The two appeals in this case related to claims brought by Mr Ali (A) and Mr Hextall (H). (For a summary of the first instance decisions, please see our previous article on these cases here.) They argued that they had been subjected to sex discrimination on the grounds that they had only received the statutory level of pay for a period of SPL taken in circumstances where the biological mother was contractually entitled to receive enhanced maternity pay. Enhanced maternity pay was paid at a rate of full pay for 14 weeks followed by 25 weeks statutory maternity pay by A's employer, whereas H's employer provided for 18 weeks of full pay followed by 39 weeks statutory maternity pay.
A claimed that he had been subject to direct sex discrimination as he was only entitled to the statutory rate of pay for SPL where a mother was entitled to full pay for 14 weeks. A recognised that the two week compulsory period of ML was reserved for birth mothers as a result of pregnancy and childbirth, but argued that from week 3 to 14 the purpose of ML and SPL were the same – namely to facilitate childcare. A therefore argued that a direct comparison could be made between a partner taking shared parental leave and a birth mother taking maternity leave.
H claimed that he was subjected to indirect discrimination on the grounds that the contractual provisions providing birth mothers with enhanced maternity pay amounted to a policy criterion or practice (PCP) that had the effect of being indirectly discriminatory towards men. H's employer argued (on appeal) that the proper classification of H's claim was in fact an equal pay claim rather than a claim for indirect discrimination because of the operation of the sex equality clause to ensure men and women in like circumstances are paid equally.
The Court of Appeal dismissed all of the claims and held that it was not discriminatory to pay men on SPL less than an enhanced rate of maternity pay paid to women on ML for the reasons set out below:
- Direct Sex Discrimination - The Court concluded that the primary purpose of ML was not to facilitate childcare (as was the primary purpose of SPL), but related to "other matters exclusive to the birth mother resulting from pregnancy and childbirth and not shared by the husband or partner". As a result of the different purposes of ML and SPL, it concluded that an appropriate comparator for A would be a female worker who is on SPL. As there was no difference between how a man on SPL and a woman on SPL were treated, the appeal failed.
- Equal Pay - The Court found that H's claim was properly brought as an equal pay or equality of terms claim. As the contract of employment for female police officers incorporated terms relating to ML and maternity pay, under operation of the sex equality clause, corresponding terms should be incorporated into H's contract of employment. However, the Court held that the sex equality clause does not apply to terms affording special treatment to birth mothers connected with pregnancy or childbirth. As a result, the appeal failed.

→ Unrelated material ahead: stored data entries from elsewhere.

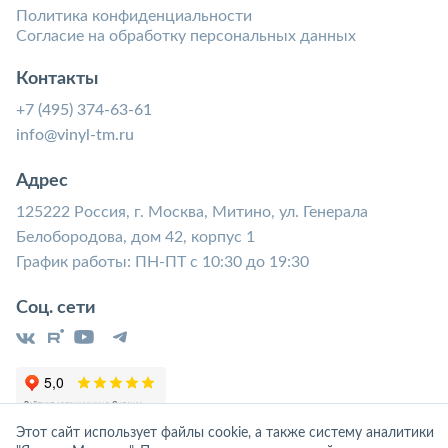
Политика конфиденциальности
Согласие на обработку персональных данных
Контакты
+7 (495) 374-63-61
info@vinyl-tm.ru
Адрес
125222 Россия, г. Москва, Митино, ул. Генерала
Белобородова, дом 42, корпус 1
График работы: ПН-ПТ с 10:30 до 19:30
Соц. сети
Этот сайт использует файлы cookie, а также систему аналитики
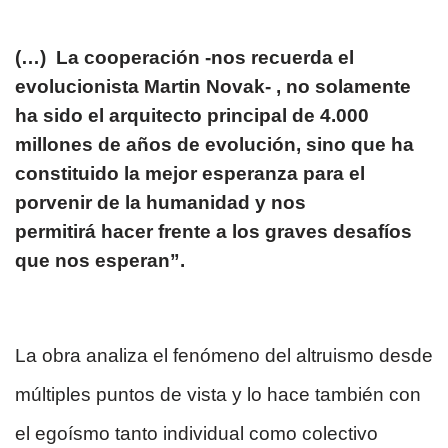
(…) La cooperación -nos recuerda el
evolucionista Martin Novak- , no solamente
ha sido el arquitecto principal de 4.000
millones de años de evolución, sino que ha
constituido la mejor esperanza para el
porvenir de la humanidad y nos
permitirá hacer frente a los graves desafíos
que nos esperan”.
La obra analiza el fenómeno del altruismo desde
múltiples puntos de vista y lo hace también con
el egoísmo tanto individual como colectivo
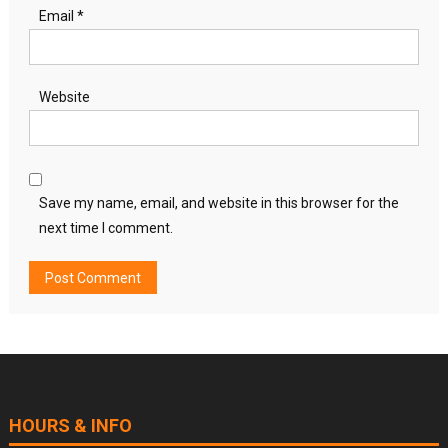
Email
*
Website
Save my name, email, and website in this browser for the
next time I comment.
HOURS & INFO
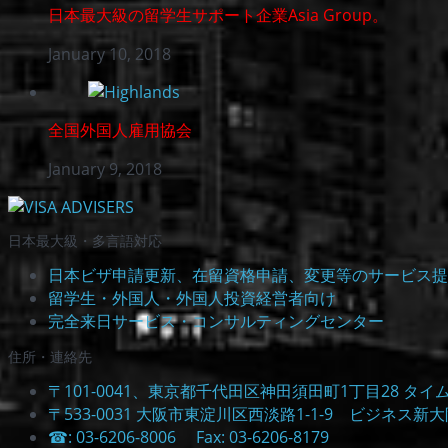
日本最大級の留学生サポート企業Asia Group。
January 10, 2018
全国外国人雇用協会
January 9, 2018
日本最大級・多言語対応
日本ビザ申請更新、在留資格申請、変更等のサービス提
留学生・外国人・外国人投資経営者向け
完全来日サービス・コンサルティングセンター
住所・連絡先
〒101-0041、東京都千代田区神田須田町1丁目28 タイム
〒533-0031 大阪市東淀川区西淡路1-1-9 ビジネス新大阪
☎: 03-6206-8006 Fax: 03-6206-8179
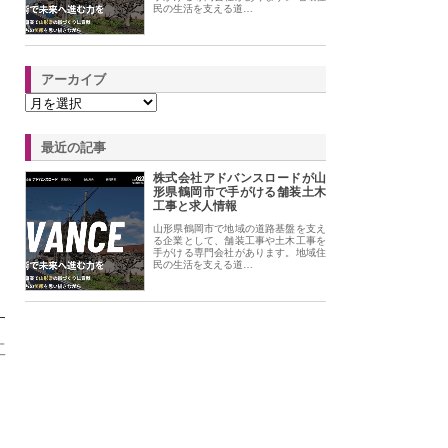
民の生活を支える道…
アーカイブ
最近の記事
株式会社アドバンスロードが山
形県鶴岡市で手がける舗装土木
工事と求人情報
山形県鶴岡市で地域の道路基盤を支え
る企業として、舗装工事や土木工事を
手がける専門会社があります。地域住
民の生活を支える道…
す
工
て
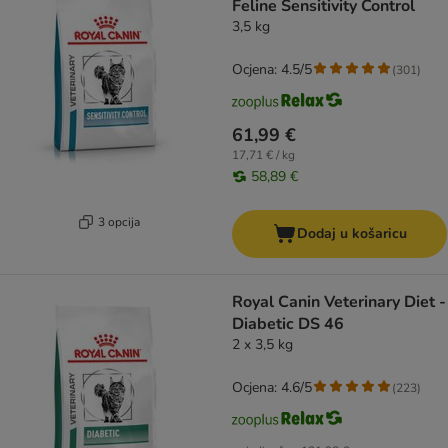
Feline Sensitivity Control
3,5 kg
Ocjena: 4.5/5
(
301
)
61,99 €
17,71 € / kg
58,89 €
3 opcija
Dodaj u košaricu
Royal Canin Veterinary Diet -
Diabetic DS 46
2 x 3,5 kg
Ocjena: 4.6/5
(
223
)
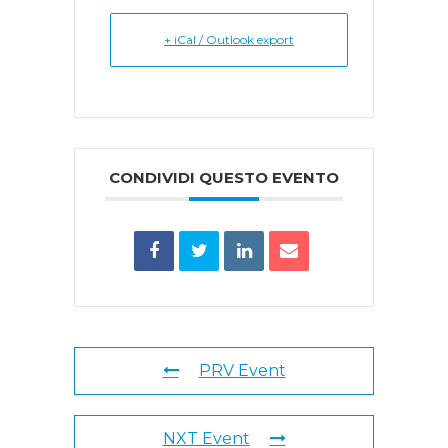
+ iCal / Outlook export
CONDIVIDI QUESTO EVENTO
PRV Event
NXT Event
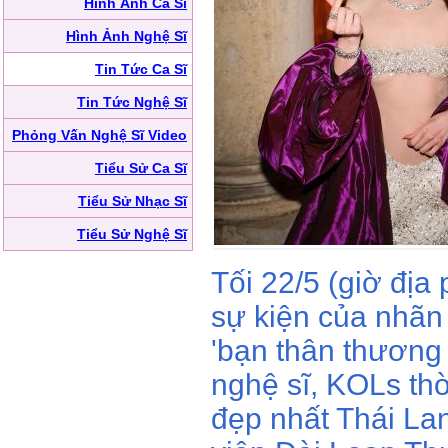
Hình Ảnh Ca Sĩ
Hình Ảnh Nghệ Sĩ
Tin Tức Ca Sĩ
Tin Tức Nghệ Sĩ
Phỏng Vấn Nghệ Sĩ Video
Tiểu Sử Ca Sĩ
Tiểu Sử Nhạc Sĩ
Tiểu Sử Nghệ Sĩ
Tối 22/5 (giờ đị
sự kiện của nhãn 
'bạn thân thương
nghệ sĩ, KOLs thờ
đẹp nhất Thái Lan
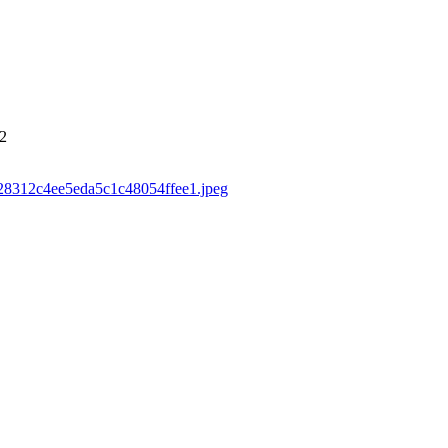
2
7d28312c4ee5eda5c1c48054ffee1.jpeg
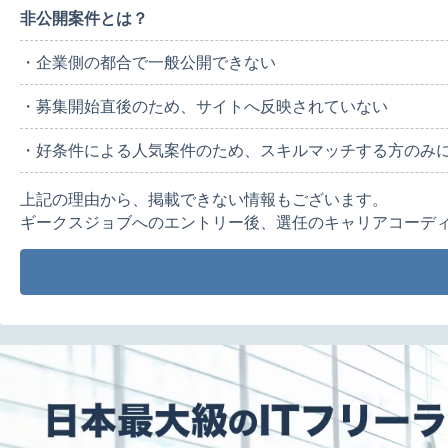
非公開案件とは？
・企業側の都合で一般公開できない
・募集開始直後のため、サイトへ反映されていない
・好条件による人気案件のため、スキルマッチする方のみ
上記の理由から、掲載できない情報もございます。
ギークスジョブへのエントリー後、選任のキャリアコーデ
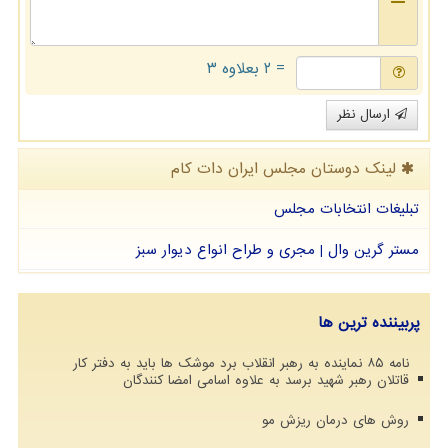
= ۲ بعلاوه ۳
ارسال نظر
لینک دوستان مجلس ایران دات كام
تبلیغات انتخابات مجلس
مستر گرین وال | مجری و طراح انواع دیوار سبز
پربیننده ترین ها
نامه ۸۵ نماینده به رهبر انقلاب برد موشک ها باید به دفتر کار
قاتلان رهبر شهید برسد به علاوه اسامی امضا کنندگان
روش های درمان ریزش مو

- Indirect Discrimination - Following on from the Court's finding that H's claim was properly brought as an equal pay claim, the Court held that H was prevented from bringing a claim for indirect discrimination as a result of a specific exclusion in the Equality Act 2010. However, the Court still went on to explain why an indirect discrimination claim based on the arguments put forward would fail. The Court concluded that birth mothers on ML should not be included in the pool of individuals to which a PCP relating to SPL applies. However, even if birth mothers entitled to take ML were included in the pool, the Court would find that the disadvantage argued by H was justified as being a proportionate means of achieving a legitimate aim; the aim being the special treatment afforded to birth mothers as a result of pregnancy and childbirth.
Both claimants are seeking leave to appeal to the Supreme Court so this may not be the final decision on this matter.
Ultimately the decision of whether to offer enhanced SPL pay is personal to each business or organisation. The legal position is unlikely to be solely determinative for many, with cost and employee relations both being key considerations. However, this decision is obviously a welcome comfort for employers (subject to any appeal to the Supreme Court).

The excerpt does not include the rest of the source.